Now ask yourself: When was the last time you checked in on Foursquare?
See what I mean?
Groupon is another prime suspect. Like many, the company blew up overnight, going from unknown to ubiquitous. Copycats popped up in waves, like a mob of fresh zombies on The Walking Dead. Economists began to herald a new age of social shopping.
Now ask yourself: When was the last time you opened a Groupon daily email?
Don’t get me wrong. It’s not my intention to slam these companies. Far from it. I’ve had two startups that never went anywhere, so I know how difficult it is to actually execute on an idea. It’s just fascinating to see how the accelerator effect can saddle social media companies with the burden of high expectations. Cuts both ways, right?
So which of today’s hot startups are at risk of falling into the same trap? One that comes to mind is Snapchat—and the notion of disposable digital content. Snapchat is a fast-growing messaging service with a twist: the photos, images and other shared content evaporate after a short time period. Kids love Snapchat because you can send and view dirty selfies that your parents will never see. Parents hate it for the exact same reason.

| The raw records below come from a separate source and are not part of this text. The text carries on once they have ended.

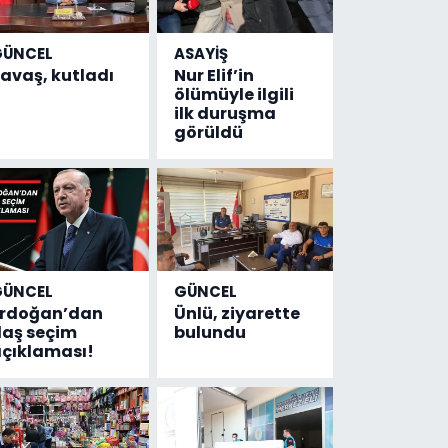
GÜNCEL
ASAYİŞ
avaş, kutladı
Nur Elif’in
ölümüyle ilgili
ilk duruşma
görüldü
GÜNCEL
GÜNCEL
Erdoğan’dan
Ünlü, ziyarette
laş seçim
bulundu
çıklaması!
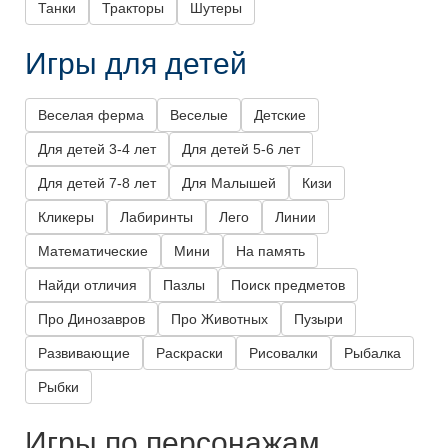
Танки
Тракторы
Шутеры
Игры для детей
Веселая ферма
Веселые
Детские
Для детей 3-4 лет
Для детей 5-6 лет
Для детей 7-8 лет
Для Малышей
Кизи
Кликеры
Лабиринты
Лего
Линии
Математические
Мини
На память
Найди отличия
Пазлы
Поиск предметов
Про Динозавров
Про Животных
Пузыри
Развивающие
Раскраски
Рисовалки
Рыбалка
Рыбки
Игры по персонажам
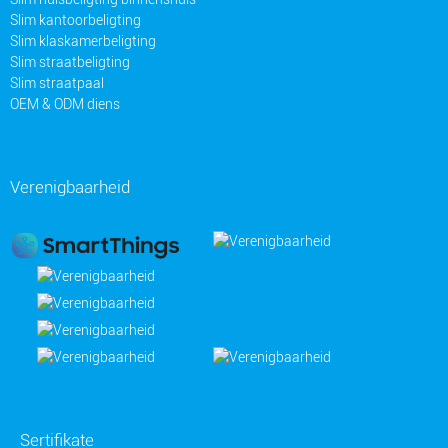
Slim kantoorbeligting
Slim klaskamerbeligting
Slim straatbeligting
Slim straatpaal
OEM & ODM diens
Verenigbaarheid
Sertifikate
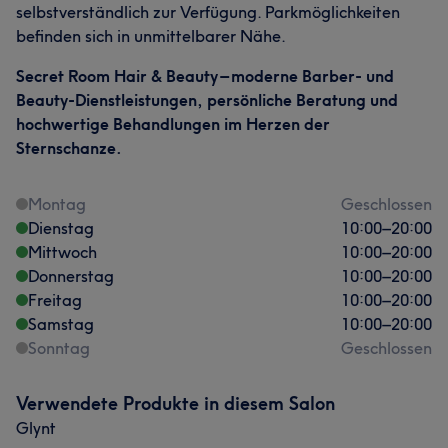
selbstverständlich zur Verfügung. Parkmöglichkeiten
befinden sich in unmittelbarer Nähe.
Secret Room Hair & Beauty – moderne Barber- und
Beauty-Dienstleistungen, persönliche Beratung und
hochwertige Behandlungen im Herzen der
Sternschanze.
Montag
Geschlossen
Dienstag
10:00
–
20:00
Mittwoch
10:00
–
20:00
Donnerstag
10:00
–
20:00
Freitag
10:00
–
20:00
Samstag
10:00
–
20:00
Sonntag
Geschlossen
Verwendete Produkte in diesem Salon
Glynt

Snapchat made headlines when it reportedly turned down a $3 billion offer from Google. Or was it Facebook? Who knows? The point is, the company has millions of rabid users, zero revenue to speak of… and it turned down $3 billion!
Will disposable content ever become established as a new type of consumer behavior? No one really knows, and anyone who says they know is lying. As the father of three young kids, I can tell you that many parents are desperately hoping that Snapchat is just a fad.

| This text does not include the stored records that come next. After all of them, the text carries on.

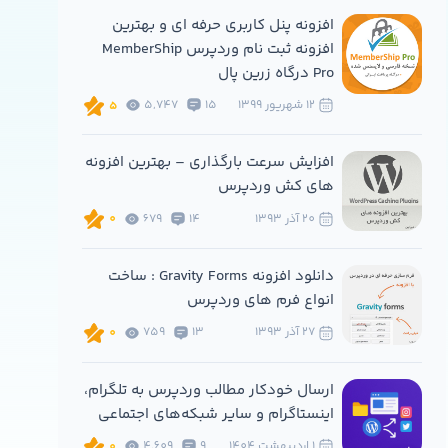
افزونه پنل کاربری حرفه ای و بهترین
افزونه ثبت نام وردپرس MemberShip
Pro درگاه زرین پال
12 شهريور 1399
15
5,747
5
افزایش سرعت بارگذاری – بهترین افزونه
های کش وردپرس
20 آذر 1393
14
679
0
دانلود افزونه Gravity Forms : ساخت
انواع فرم های وردپرس
27 آذر 1393
13
759
0
ارسال خودکار مطالب وردپرس به تلگرام،
اینستاگرام و سایر شبکه‌های اجتماعی
1 ارديبهشت 1404
9
4,609
0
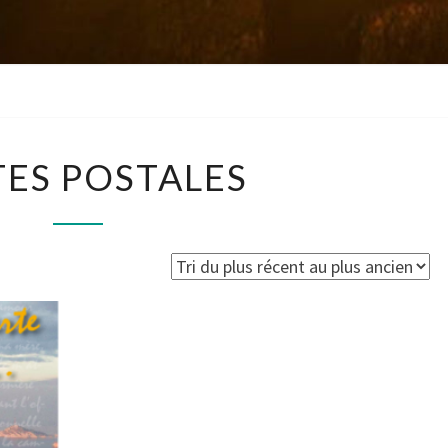
CARTES
ES POSTALES
POSTALES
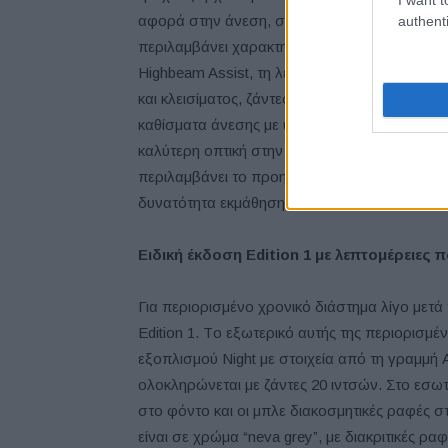
αφορά στην άνεση, στην ασφάλεια, και στην 
authenti
περιλαμβάνει χαρακτηριστικά όπως οι προβολ
Highbeam Assist, τη λειτουργία EASY-PACK 
και κλεισίματος, ζάντες αλουμινίου 18 ιντσώ
καθίσματα άνεσης με υποστήριξη μέσης 4 σημ
καλύτερη οπτική στην όπισθεν και ένα σπορτι
περιλαμβάνει το προηγμένο σύστημα infotai
δυνατότητα εκμάθησης και 2 οθόνες 7.25 ιντσ
Ειδική έκδοση
Edition
1 με λεπτομέρειες 
Για περιορισμένο χρονικό διάστημα λίγο μετά
Edition 1. Tο εξωτερικό αυτής της περιορισμέ
εξοπλισμού Night με στοιχεία από τη γραμμή
ολοκληρώνεται με ζάντες 20 ιντσών. Στο εσω
στο φόντο και οι μπλε διακοσμητικές ραφές σ
είναι σε χρώμα “neva grey”, με διακριτικές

Here’s another emerging social behavior to keep an eye on: anonymous posting. Secret is a startup that’s only a few weeks old. It has already raised more than $8 million in funding from a who’s who list of Silicon Valley investors. Its claim to fame: All of the reviews, comments and users are anonymous. There’s no way to track down who said what, or determine their intentions, motivations or biases.

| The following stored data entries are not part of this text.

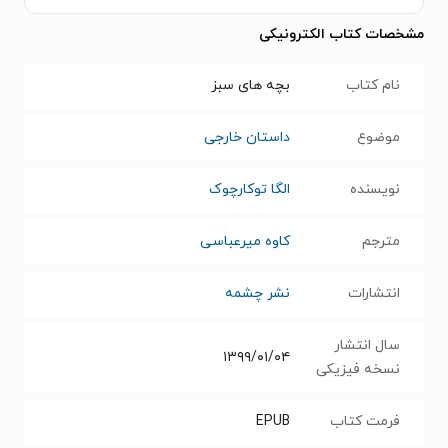
مشخصات کتاب الکترونیکی
نام کتاب
بچه های سبز
موضوع
داستان خارجی
نویسنده
الگا توکارچوک
مترجم
کاوه میرعباسی
انتشارات
نشر چشمه
سال انتشار
۱۳۹۹/۰۱/۰۴
نسخه فیزیکی
فرمت کتاب
EPUB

It’s the anti-social social network.
Secret’s founders think this is a good thing. They contend that people are actually more likely to be honest in social messaging with their identities protected. It’s the same logic that journalists use—“anonymous sources” always seem to go deeper than folks on the record.
Again, I have no dog in this fight. I can’t tell you whether anonymous posting or evaporating selfies will become fads or phenomena. And I certainly won’t predict whether Secret or Snapchat will turn into the next Tumblr and Facebook. Remember, I’m the guy who once devoted an entire column to ridiculing Netflix. (Thanks for not firing me, Dan’s.)
My point: If you look at the technology and social media companies that truly matter, nearly all of them solve a fundamental problem or fill a void that previously existed in our daily lives. If you can’t find either of those in a popular new site or app, chances are it will fade away.
Or, as my father used to say: Before jumping on any bandwagon, make sure the instruments are plugged in.